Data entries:
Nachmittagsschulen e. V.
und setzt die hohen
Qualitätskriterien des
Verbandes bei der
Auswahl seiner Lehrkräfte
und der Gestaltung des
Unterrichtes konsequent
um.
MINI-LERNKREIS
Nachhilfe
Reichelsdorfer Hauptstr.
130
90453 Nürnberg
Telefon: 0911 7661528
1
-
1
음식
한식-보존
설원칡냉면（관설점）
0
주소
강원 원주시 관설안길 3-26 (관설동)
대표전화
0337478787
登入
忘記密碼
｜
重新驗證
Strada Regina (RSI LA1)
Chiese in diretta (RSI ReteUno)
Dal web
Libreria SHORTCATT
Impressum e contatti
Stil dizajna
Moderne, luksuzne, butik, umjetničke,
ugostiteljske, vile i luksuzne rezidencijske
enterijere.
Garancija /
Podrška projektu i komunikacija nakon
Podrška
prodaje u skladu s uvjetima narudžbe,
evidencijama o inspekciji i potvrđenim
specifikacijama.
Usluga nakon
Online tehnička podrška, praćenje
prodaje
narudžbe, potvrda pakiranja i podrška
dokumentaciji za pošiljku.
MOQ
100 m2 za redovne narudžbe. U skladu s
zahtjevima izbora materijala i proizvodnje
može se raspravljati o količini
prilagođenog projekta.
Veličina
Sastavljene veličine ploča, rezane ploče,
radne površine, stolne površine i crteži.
---
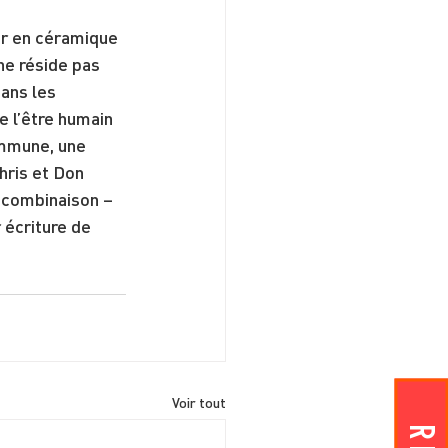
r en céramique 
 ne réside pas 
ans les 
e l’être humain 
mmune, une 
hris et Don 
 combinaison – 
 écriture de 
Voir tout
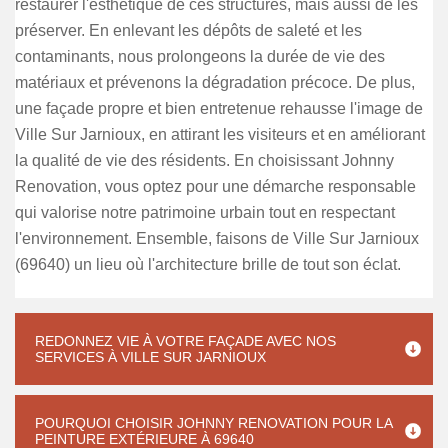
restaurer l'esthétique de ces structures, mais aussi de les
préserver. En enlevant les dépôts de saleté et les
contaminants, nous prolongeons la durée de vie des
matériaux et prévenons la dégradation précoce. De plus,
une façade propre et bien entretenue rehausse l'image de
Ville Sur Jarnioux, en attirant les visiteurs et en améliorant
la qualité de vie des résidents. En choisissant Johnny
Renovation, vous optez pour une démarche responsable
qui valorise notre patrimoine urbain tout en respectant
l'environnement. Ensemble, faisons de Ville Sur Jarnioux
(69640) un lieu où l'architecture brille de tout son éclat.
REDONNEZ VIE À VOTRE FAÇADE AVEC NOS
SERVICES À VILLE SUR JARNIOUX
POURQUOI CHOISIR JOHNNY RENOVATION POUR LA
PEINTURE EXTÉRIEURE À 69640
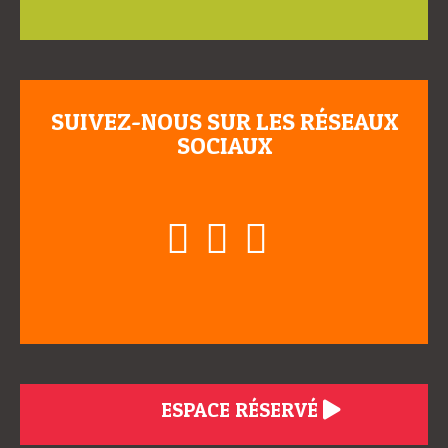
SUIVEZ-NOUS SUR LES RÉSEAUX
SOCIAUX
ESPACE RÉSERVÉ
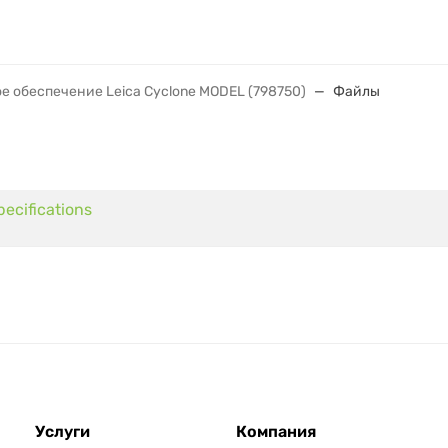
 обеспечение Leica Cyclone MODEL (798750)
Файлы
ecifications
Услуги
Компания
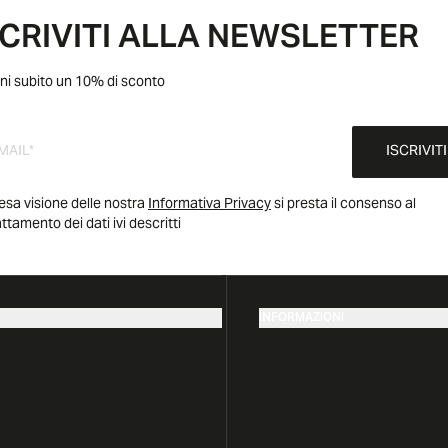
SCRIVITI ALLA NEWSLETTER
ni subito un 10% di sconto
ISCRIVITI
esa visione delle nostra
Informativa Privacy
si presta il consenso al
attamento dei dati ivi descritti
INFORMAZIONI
---
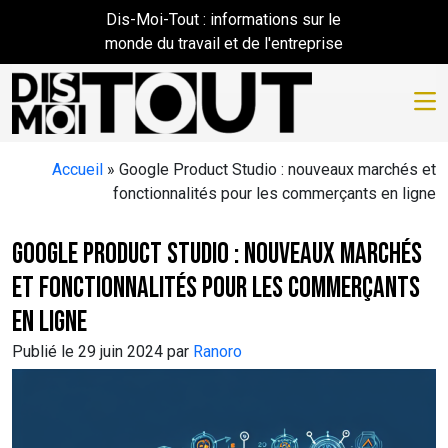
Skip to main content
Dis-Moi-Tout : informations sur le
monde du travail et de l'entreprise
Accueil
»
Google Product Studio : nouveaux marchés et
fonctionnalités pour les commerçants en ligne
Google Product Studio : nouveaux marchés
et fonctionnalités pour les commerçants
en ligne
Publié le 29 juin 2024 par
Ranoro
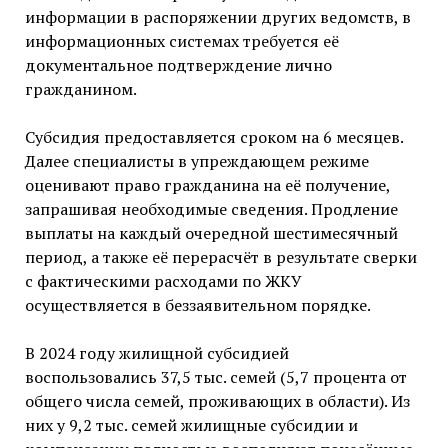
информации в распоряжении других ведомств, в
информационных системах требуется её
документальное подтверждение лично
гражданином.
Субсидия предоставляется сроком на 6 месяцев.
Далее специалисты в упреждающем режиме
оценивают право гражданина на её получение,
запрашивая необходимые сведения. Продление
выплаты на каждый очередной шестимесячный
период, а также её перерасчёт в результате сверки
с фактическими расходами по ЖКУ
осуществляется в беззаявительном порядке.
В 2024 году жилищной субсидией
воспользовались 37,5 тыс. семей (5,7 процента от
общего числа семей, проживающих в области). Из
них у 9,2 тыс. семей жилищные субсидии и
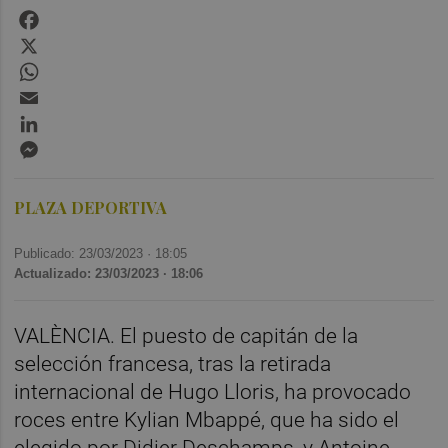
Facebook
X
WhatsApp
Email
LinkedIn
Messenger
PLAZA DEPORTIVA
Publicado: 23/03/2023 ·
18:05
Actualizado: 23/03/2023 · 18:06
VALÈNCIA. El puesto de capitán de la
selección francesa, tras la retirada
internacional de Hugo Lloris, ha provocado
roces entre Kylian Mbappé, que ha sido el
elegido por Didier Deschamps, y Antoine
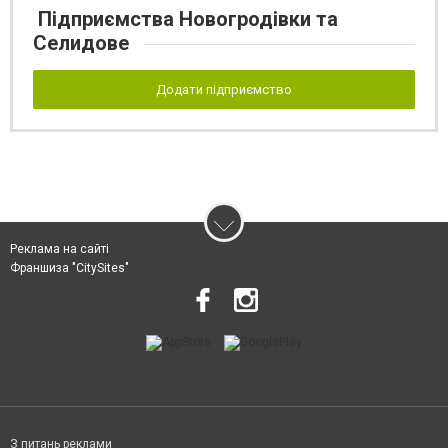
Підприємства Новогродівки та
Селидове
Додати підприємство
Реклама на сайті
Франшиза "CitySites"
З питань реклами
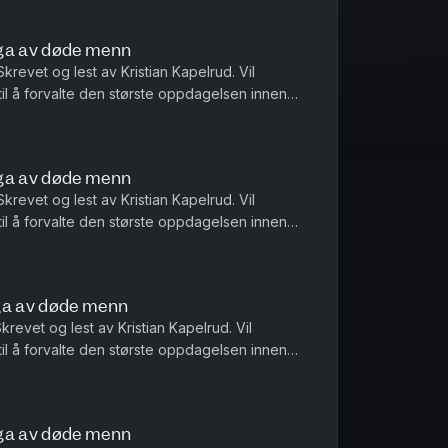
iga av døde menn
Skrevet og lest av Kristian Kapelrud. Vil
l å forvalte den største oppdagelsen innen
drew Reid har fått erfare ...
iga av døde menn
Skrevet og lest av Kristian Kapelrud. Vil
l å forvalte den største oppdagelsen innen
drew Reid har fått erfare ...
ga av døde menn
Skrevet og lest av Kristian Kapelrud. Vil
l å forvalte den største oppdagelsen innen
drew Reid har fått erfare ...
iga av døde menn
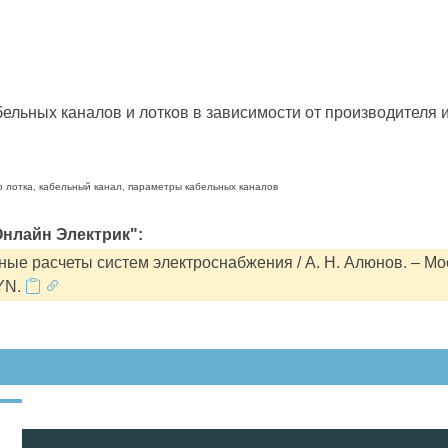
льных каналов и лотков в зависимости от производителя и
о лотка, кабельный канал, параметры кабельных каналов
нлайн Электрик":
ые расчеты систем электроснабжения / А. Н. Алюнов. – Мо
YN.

Task brief = The required output is every line above from the one with "ugostiteljske, vile i luksuzne rezidencijske" down to the one with "radne površine, stolne površine i crteži.", restated word for word, ends included.

Completed exercise =
ugostiteljske, vile i luksuzne rezidencijske
enterijere.
Garancija /
Podrška projektu i komunikacija nakon
Podrška
prodaje u skladu s uvjetima narudžbe,
evidencijama o inspekciji i potvrđenim
specifikacijama.
Usluga nakon
Online tehnička podrška, praćenje
prodaje
narudžbe, potvrda pakiranja i podrška
dokumentaciji za pošiljku.
MOQ
100 m2 za redovne narudžbe. U skladu s
zahtjevima izbora materijala i proizvodnje
može se raspravljati o količini
prilagođenog projekta.
Veličina
Sastavljene veličine ploča, rezane ploče,
radne površine, stolne površine i crteži.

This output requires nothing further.